A Vladímir Maiakóvski 

(Marina Tzvietáieva/tradução de Haroldo de Campos)

Acima das cruzes e dos topos,

Arcanjo sólido, passo firme,

Batizado a fumaça e a fogo –

Salve, pelos séculos, Vladímir!

Ele é dois: a lei e a exceção,

Ele é dois: cavalo e cavaleiro.

Toma fôlego, cospe nas mãos:

Resiste, triunfo carreteiro!

Escura altivez, soberba tosca,

Tributo dos prodígios da praça.

Que trocou pela pedra mais fosca

O diamante lavrado e sem jaça.

Saúdo-te, trovão pedregoso!

Boceja, cumprimenta – e ligeiro

Toma o timão, rema no teu voo

Áspero de arcanjo carreteiro.


A morte do poeta
(Boris Pasternak/tradução Haroldo de Campos)

Não queríamos crer – delírio!

Mas dois, três, todos, incessantes,

O repetiam. Ajustados no trilho

Do instante, estacavam os domicílios

De burocratas e comerciantes.

Áreas e árvores, e no alto sobre os galhos

Corvos no fumo do sol fogo

Ralhavam com esposas-gralhas:


Que não metessem o nariz no pecado

As tolas!
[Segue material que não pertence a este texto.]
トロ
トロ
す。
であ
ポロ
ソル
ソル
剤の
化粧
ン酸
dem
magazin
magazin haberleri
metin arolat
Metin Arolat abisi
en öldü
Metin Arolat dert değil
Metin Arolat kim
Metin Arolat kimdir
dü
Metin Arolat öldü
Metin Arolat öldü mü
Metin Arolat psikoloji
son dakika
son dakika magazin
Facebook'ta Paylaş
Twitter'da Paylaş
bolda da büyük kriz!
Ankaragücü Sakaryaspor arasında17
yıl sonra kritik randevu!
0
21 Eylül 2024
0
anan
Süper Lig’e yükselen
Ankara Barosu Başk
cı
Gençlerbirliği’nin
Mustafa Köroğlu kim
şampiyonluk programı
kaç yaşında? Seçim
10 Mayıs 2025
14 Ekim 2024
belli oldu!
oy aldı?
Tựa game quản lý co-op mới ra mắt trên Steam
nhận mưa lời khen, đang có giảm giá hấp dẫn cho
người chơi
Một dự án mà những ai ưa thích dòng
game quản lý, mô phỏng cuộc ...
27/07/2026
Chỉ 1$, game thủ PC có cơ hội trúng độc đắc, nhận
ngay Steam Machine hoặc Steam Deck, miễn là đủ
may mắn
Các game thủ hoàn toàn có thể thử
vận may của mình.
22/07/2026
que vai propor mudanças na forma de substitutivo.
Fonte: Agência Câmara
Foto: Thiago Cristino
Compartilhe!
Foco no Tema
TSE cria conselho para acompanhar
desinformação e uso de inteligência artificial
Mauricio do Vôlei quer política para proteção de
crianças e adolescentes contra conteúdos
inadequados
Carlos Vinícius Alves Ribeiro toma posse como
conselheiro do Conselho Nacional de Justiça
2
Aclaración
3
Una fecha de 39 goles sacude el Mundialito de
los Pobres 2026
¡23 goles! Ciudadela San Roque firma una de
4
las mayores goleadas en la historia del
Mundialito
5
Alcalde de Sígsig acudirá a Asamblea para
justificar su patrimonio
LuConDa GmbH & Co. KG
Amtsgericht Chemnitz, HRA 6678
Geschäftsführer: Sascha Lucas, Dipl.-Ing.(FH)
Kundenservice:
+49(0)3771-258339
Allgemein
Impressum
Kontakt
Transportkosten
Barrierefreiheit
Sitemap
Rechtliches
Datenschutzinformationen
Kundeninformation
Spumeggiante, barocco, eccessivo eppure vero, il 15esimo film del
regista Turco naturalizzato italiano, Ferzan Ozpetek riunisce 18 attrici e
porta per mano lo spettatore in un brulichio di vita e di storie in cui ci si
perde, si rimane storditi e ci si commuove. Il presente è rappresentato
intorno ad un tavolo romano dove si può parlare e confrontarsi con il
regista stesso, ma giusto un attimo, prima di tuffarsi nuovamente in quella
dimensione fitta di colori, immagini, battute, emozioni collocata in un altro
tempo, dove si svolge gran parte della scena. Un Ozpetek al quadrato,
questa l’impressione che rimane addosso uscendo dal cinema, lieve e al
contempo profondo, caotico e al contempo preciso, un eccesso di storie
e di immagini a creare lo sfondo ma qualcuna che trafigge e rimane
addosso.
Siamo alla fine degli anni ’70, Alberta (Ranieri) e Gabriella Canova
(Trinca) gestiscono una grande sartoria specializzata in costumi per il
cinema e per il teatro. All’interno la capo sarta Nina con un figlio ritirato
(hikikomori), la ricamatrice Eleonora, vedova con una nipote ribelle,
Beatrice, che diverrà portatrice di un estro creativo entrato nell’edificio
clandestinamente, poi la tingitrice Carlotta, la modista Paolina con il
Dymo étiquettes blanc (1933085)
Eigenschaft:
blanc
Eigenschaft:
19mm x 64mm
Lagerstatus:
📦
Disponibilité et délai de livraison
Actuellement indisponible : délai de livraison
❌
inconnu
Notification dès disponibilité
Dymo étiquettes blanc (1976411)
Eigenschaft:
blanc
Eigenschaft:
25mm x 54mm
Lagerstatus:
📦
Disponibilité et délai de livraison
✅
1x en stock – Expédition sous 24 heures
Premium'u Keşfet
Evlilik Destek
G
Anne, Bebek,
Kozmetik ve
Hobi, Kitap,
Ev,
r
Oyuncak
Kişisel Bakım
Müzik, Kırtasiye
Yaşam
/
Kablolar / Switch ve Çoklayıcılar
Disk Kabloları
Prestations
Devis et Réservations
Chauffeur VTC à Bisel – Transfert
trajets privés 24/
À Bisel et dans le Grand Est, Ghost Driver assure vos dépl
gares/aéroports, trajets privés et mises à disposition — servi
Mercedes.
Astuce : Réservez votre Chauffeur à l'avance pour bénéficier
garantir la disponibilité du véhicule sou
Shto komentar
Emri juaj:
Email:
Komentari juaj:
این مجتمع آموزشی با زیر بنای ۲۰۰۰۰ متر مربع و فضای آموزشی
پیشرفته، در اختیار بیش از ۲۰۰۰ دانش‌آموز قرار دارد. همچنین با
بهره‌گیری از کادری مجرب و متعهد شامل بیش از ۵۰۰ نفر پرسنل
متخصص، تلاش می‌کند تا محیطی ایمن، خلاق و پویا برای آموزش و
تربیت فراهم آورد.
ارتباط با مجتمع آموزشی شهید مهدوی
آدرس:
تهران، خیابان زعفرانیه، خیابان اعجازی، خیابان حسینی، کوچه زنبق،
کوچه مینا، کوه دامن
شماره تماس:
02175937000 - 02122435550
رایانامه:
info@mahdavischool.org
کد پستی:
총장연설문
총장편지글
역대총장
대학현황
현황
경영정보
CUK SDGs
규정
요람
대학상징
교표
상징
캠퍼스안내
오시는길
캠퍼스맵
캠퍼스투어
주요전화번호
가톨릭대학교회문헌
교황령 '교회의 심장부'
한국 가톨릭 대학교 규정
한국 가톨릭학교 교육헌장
Todas ao diabo!

Mas nos rostos, um úmido decomposto

Como nas pregas de uma rede rota.

Um dia inócuo, inócuo, mais inócuo

Que uma dezena de teus dias passados,

No vestíbulo, a turba se coloca

Em fila, premida por um disparo.

Como um jorro de lúcios e de bremas

Achatados, cuspidos das maremas

Pelo estouro de um petardo entre caniços,

Como um suspiro de tiros não-fictícios

O leito armado sobre a maledicência,

Você dormia, agora plácido, em paz.

Vinte e dois anos (*), belo, e a pré-ciência

De tudo isto em teu poema quadriparte!

Você dormia, rosto preso no travesseiro,

Dormia, a plenas pernas, a plenos tornozelos,

Penetrando de novo, de um só golpe,

No fabulário das legendas jovens.

E procurando da maneira mais direta

Porque nele você entrava de um salto.

Teu disparo parecia um Etna

Sobre encostas de covardes e fracos.

* Refere-se ao grande poema A nuvem de calças, composto por Maiakóvski em 1915, aos 22 anos. O poema era dividido em quatro partes. 

Maiakóvski morto em maio de 1930

2 comentários:

  1. Lição de que os movimentos culturais não podem se deixar prisioneiro ao movimento político partidário. E que não cabem dentro de ditaduras de esquerda ou direita.

    ResponderExcluir
  2. Concordo plenamente, Edmar. Há também a questão de se confundir as opções políticas dos artistas com o que realizaram. Acho a grandeza de Maiakóvski e de Brecht, como artistas, muitíssimo mais importante do que o fato de terem sido de esquerda. Assim como o que Marinetti, Pound, Fernando Pessoa, Céline pensaram ou realizaram é muitíssimo mais importante do que o fato de terem se identificado com a direita da sua época.